> **Work item**: Every word in the data below belongs in your copy, exactly as given; the pictures do not.

> **Records shown**:
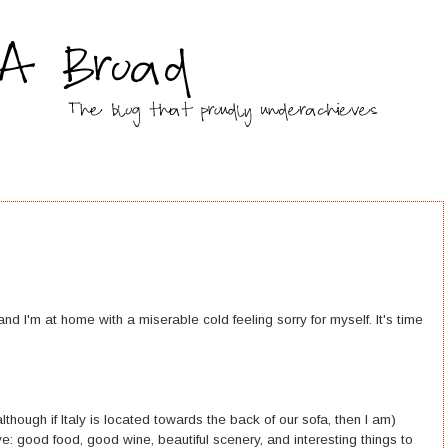
y, and I'm at home with a miserable cold feeling sorry for myself. It's time
..although if Italy is located towards the back of our sofa, then I am)
: good food, good wine, beautiful scenery, and interesting things to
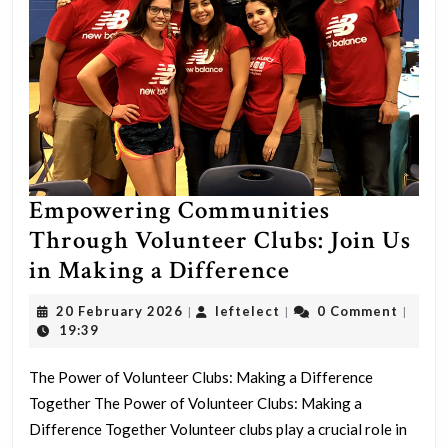
Empowering Communities
Through Volunteer Clubs: Join Us
Empowering
in Making a Difference
Communities
20
leftelect
20 February 2026
leftelect
0 Comment
|
|
|
Through
February
19:39
2026
Volunteer
The Power of Volunteer Clubs: Making a Difference
Clubs:
Together The Power of Volunteer Clubs: Making a
Join
Difference Together Volunteer clubs play a crucial role in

> **Answer box**:
y, and I'm at home with a miserable cold feeling sorry for myself. It's time
..although if Italy is located towards the back of our sofa, then I am)
: good food, good wine, beautiful scenery, and interesting things to
Empowering Communities
Through Volunteer Clubs: Join Us
Empowering
in Making a Difference
Communities
20
leftelect
20 February 2026
leftelect
0 Comment
|
|
|
Through
February
19:39
2026
Volunteer
The Power of Volunteer Clubs: Making a Difference
Clubs:
Together The Power of Volunteer Clubs: Making a
Join
Difference Together Volunteer clubs play a crucial role in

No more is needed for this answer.